Yargıtay Kararı 17. Hukuk Dairesi 2012/4385 E. 2012/5129 K. 24.04.2012 T.

YARGITAY KARARI
DAİRE : 17. Hukuk Dairesi
ESAS NO : 2012/4385
KARAR NO : 2012/5129
KARAR TARİHİ : 24.04.2012

MAHKEMESİ :Asliye Hukuk Mahkemesi

Taraflar arasındaki tazminat davasının yapılan yargılaması sonunda; kararda yazılı nedenlerden dolayı davanın kabulüne, birleşen davanın kısmen kabulüne dair verilen hükmün süresi içinde davacılar vekili tarafından temyiz edilmesi üzerine dosya incelendi, gereği düşünüldü:
-K A R A R-
Davacılar vekili, davalı tarafa ait araç sürücüsünün kusurlu hareketi ile meydana gelen kazada desteklerinin öldüğünü açıklayıp, fazlaya dair haklarını saklı tutarak davacı eş Türkan için 124.535,01 TL, çocuk İsmail için 25.464,99 TL’den toplam 150.000 TL destekten yoksun kalma tazminatının dava tarihinden itibaren işleyecek avans faizi ile birlikte davalılardan müşterek ve müteselsilen tahsiline karar verilmesini talep etmiştir. Davacılar vekili birleşen dava ile de, asıl davada yapılan hesaplamaya göre davacı eş için oluşan bakiye 79.485,96 TL destekten yoksun kalma tazminatının kaza tarihinden itibaren işleyecek avans faizi ile davalılardan müştereken ve müteselsilen (sigorta şirketi limit ile ve dava tarihinden itibaren işleyecek faizden sorumlu olarak) tahsilini istemiştir.
Davalılar vekilleri, davanın reddini savunmuştur.
Mahkemece, iddia, savunma ve toplanan kanıtlara göre; Asıl davanın kabulü ile, davacı İsmail için 25.464,99 TL, Türkan için 124.535,01 TL’den toplam 150.000 TL destekten yoksun kalma tazminatının limit ile sınırlı olarak davalıdan tahsiline, 8.000’er TL’ler için dava tarihinden itibaren bakiye kısımlar için de ıslah tarihinden itibaren yasal faiz
işletilmesine, birleşen davanın kısmen kabulü ile, 71.325,13 TL destekten yoksun kalma tazminatının kaza tarihinden itibaren işleyecek yasal faizi ile birlikte (davalı ergo Sigorta AŞ. dava tarihinden itibaren işleyecek yasal faizden limit ile sınırlı sorumlu olarak) davalılardan müştereken ve müteselsilen tahsiline karar verilmiş; hüküm, davacılar vekili tarafından temyiz edilmiştir.

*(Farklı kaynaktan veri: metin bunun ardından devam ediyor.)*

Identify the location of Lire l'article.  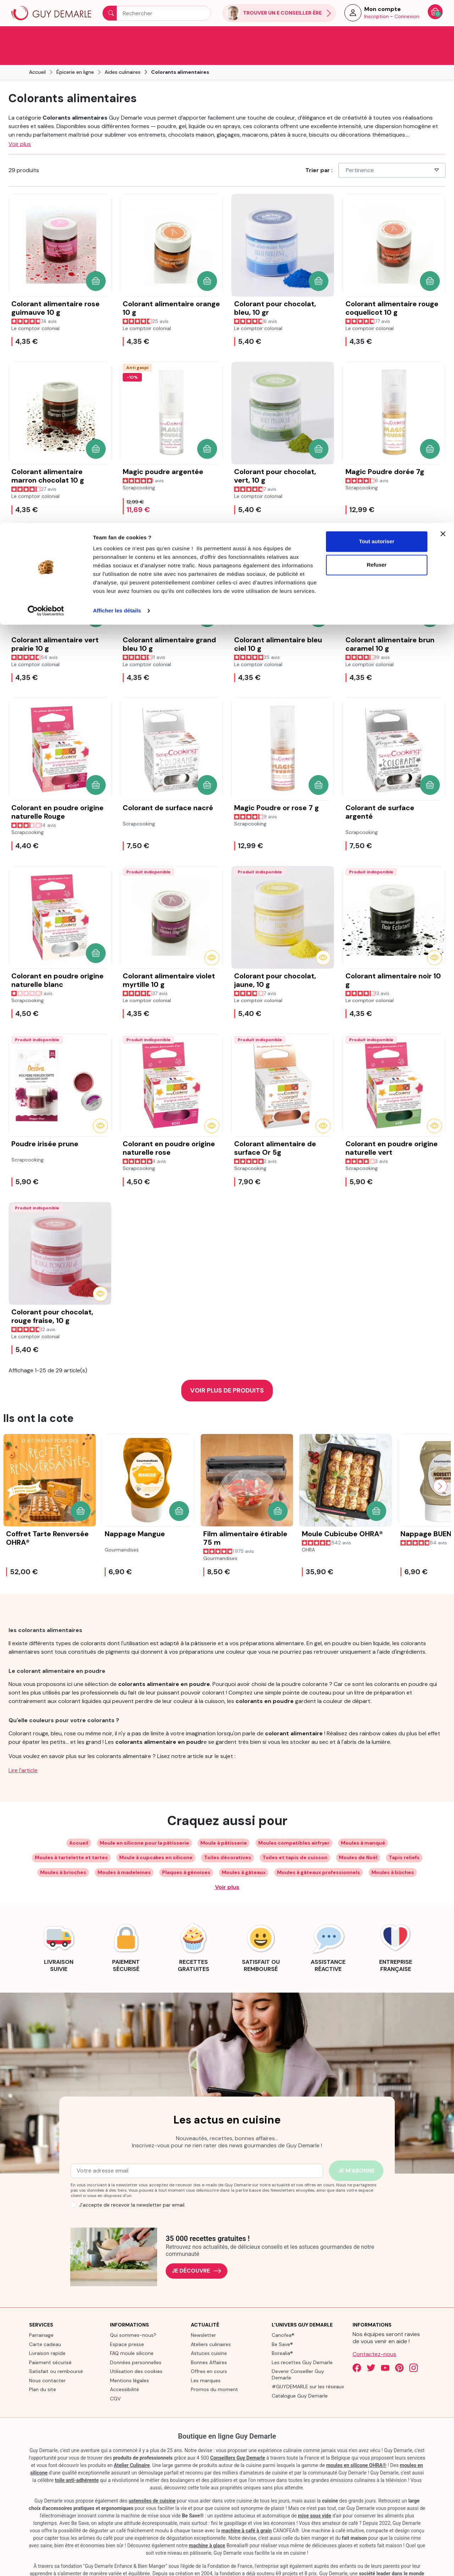 (23, 1750).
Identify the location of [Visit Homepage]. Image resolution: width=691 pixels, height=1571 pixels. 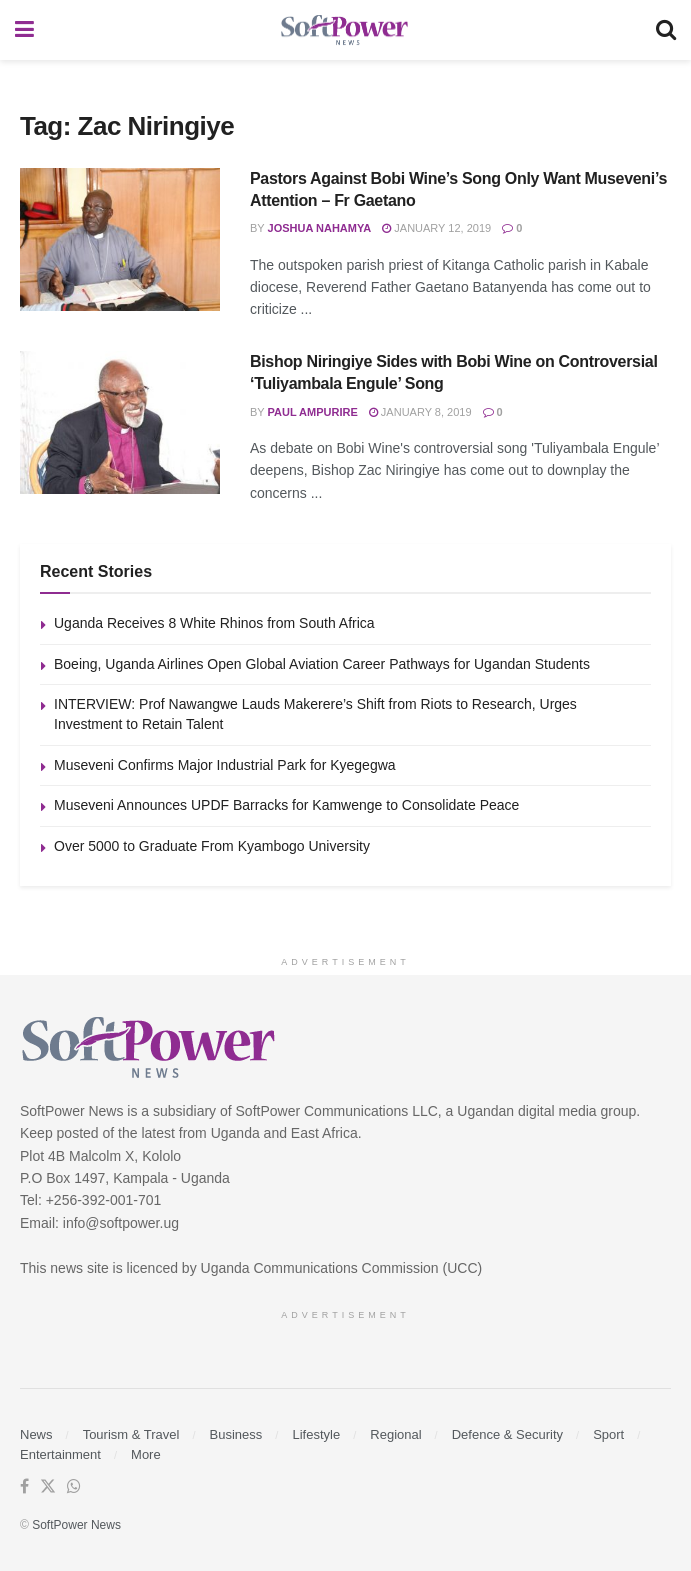 (345, 30).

1-Dosya içerisindeki bilgi ve belgelere, mahkeme kararının gerekçesinde dayanılan delillerin tartışılıp, değerlendirilmesinde usul ve yasaya aykırı bir yön bulunmamasına göre, davacılar vekilinin aşağıdaki bendin kapsamı dışında kalan sair temyiz itirazlarının reddine karar vermek gerekmiştir.

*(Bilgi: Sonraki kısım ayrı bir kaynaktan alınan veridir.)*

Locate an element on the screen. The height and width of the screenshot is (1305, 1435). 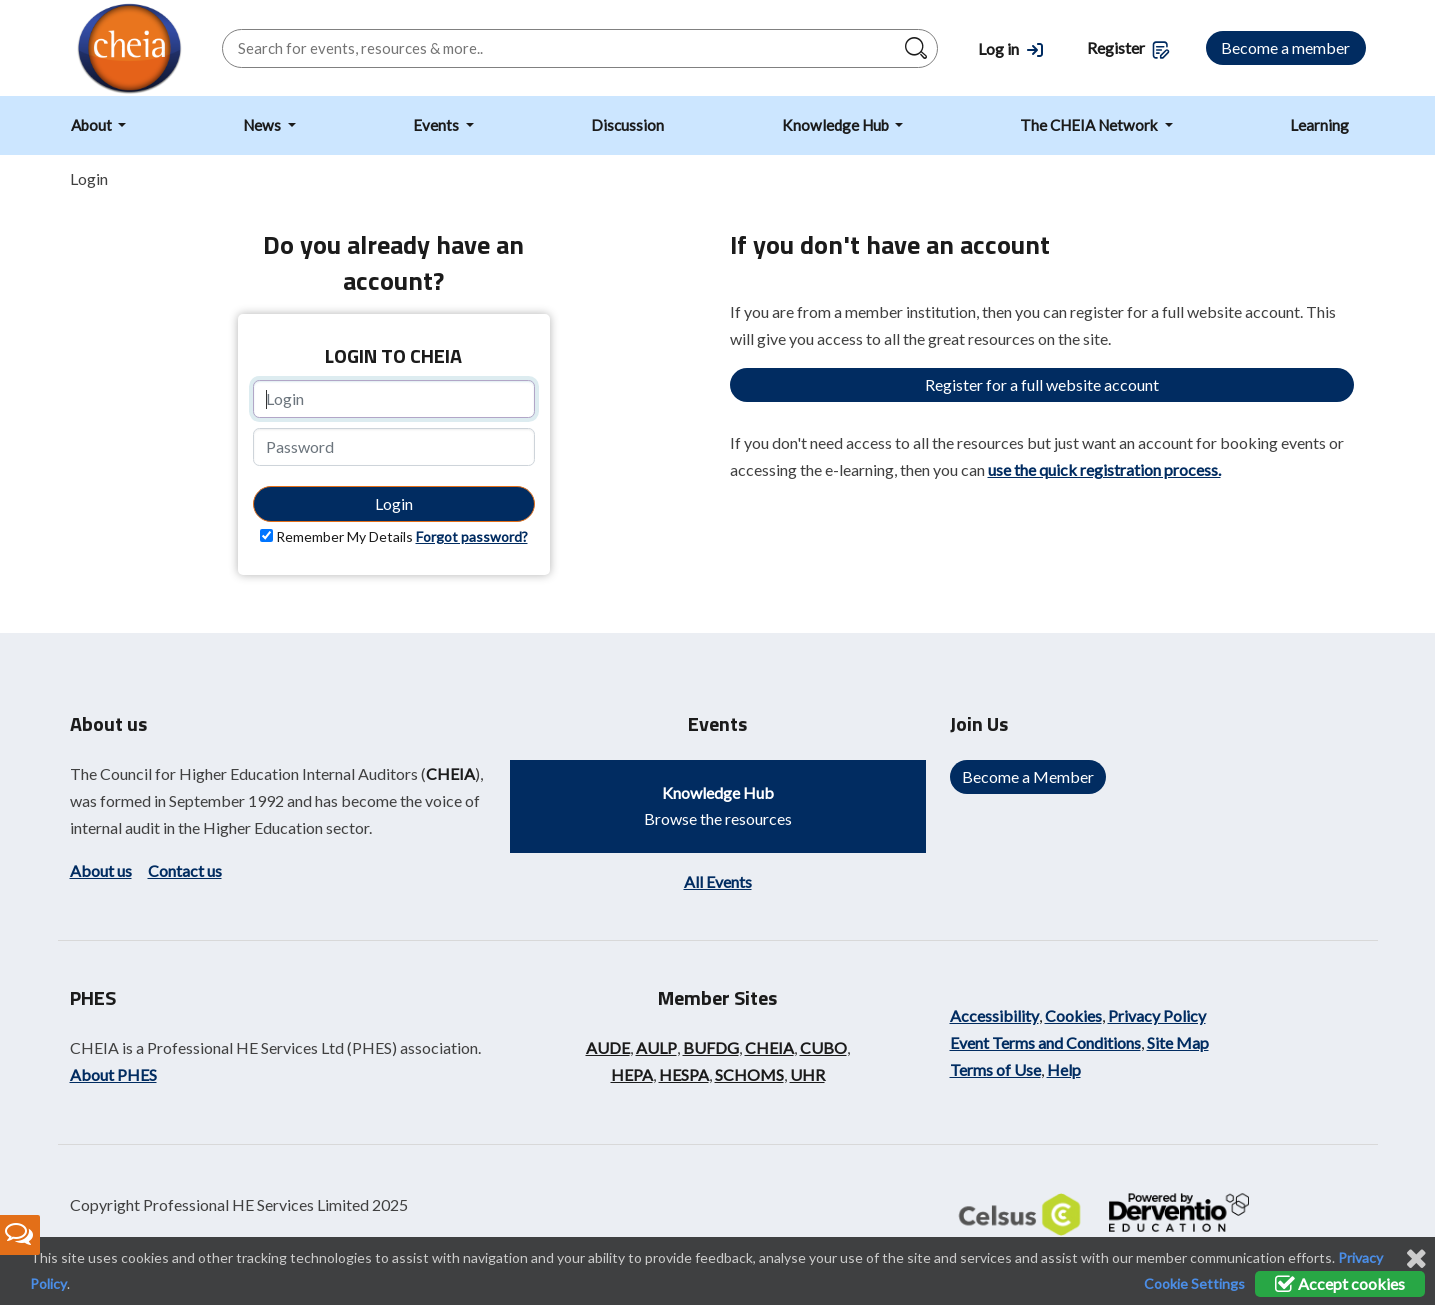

2-Dava, trafik kazasından kaynaklanan destekten yoksun kalma tazminatı istemine ilişkindir. Davacı eş Türkan’ın 1967 doğumlu olup kaza tarihi itibariyle 42 yaşında oluşu, 2 çocuğundan birisinin 18 yaşından küçük bulunması nazara alınarak davacı eşin evlenme olasılığının bulunmadığının kabulü gerekirken aksi düşünce ile %4 oranında evlenme olasılığı indirimi yapılması isabetli görülmemiştir.
3-Somut olayda uyuşmazlık, haksız eylemden kaynaklanmaktadır. Haksız eylem faili, ihtar ve ihbara gerek olmaksızın, zararın doğduğu anda, başka bir anlatımla haksız eylem tarihinden itibaren zararın tamamı için temerrüde düşmüş sayılır. Dolayısıyla, zarar gören, gerek kısmi davaya, gerekse sonradan açtığı ek davaya veya ıslaha konu ettiği kısma ilişkin olarak haksız eylem tarihinden itibaren temerrüt faizi isteme hakkına sahiptir. Ancak, trafik kazaları esas itibariyle haksız eylem sayılan hallerden olmakla birlikte…’nı yapan sigortacı bakımından temerrüdün bu tarihte oluştuğunun kabulü mümkün değildir. Zira, sigortacının tazminat giderim yükümlülüğünü düzenleyen KTK.nun 98/1 nci maddesi hükmü uyarınca sigortacı maddede belirtilen belgelerin iletildiği tarihten itibaren 8 iş günü sonrasında temerrüde düşer. Davadan önce böyle bir başvurunun bulunmaması halinde ise dava tarihinde temerrüde düşmüş sayılır. Dava konusu olayda davadan önce sigorta şirketine başvuru yapılmadığı anlaşılmaktadır. Bu itibarla, mahkemece asıl davanın davalısının ıslah edilen bölüm bakımından da dava tarihinde temerrüde düştüğü kabul edilerek, ıslah edilen miktar bakımından da dava tarihinden itibaren temerrüt faizine hükmedilmek gerekirken, davalı … Anonim Türk Sigorta AŞ. yönünden asıl davanın ıslah edilen bölümü bakımından ıslah tarihinden itibaren temerrüt faizine hükmedilmesi doğru değildir.
4-Kabule göre de, davacı … vekili birleşen dava dilekçesi ile 79.485,96 TL destekten yoksun kalma tazminatı isteminde bulunmuş, mahkemece, bilirkişinin hesapladığı tazminat miktarından %4 oranında evlenme olasılığı indirimi yapıldıktan sonra asıl dava ile hükmedilen miktarda dikkate alınarak 71.325,13 TL maddi tazminata hükmedilmiştir. Bu durumda kısmi red sebebinin müşterek olduğu
nazara alınarak kendisini vekil ile temsil ettiren davalılar lehine AAÜT 3/2 maddesi uyarınca tek avukatlık ücreti takdiri gerekirken aksi düşence ile birden çok vekalet ücretine hükmedilmesi isabetli değildir.
SONUÇ:Yukarıda 1 numaralı bentte açıklanan nedenlerle davacılar vekilinin sair temyiz itirazlarının reddine, 2,3 ve 4 numaralı bentlerde açıklanan nedenlerle davacılar vekilinin temyiz itirazlarının kabulü ile hüküm BOZULMASINA, peşin alınan harcın istek halinde temyiz eden davacılara geri verilmesine 24.4.2012 gününde oybirliğiyle karar verildi.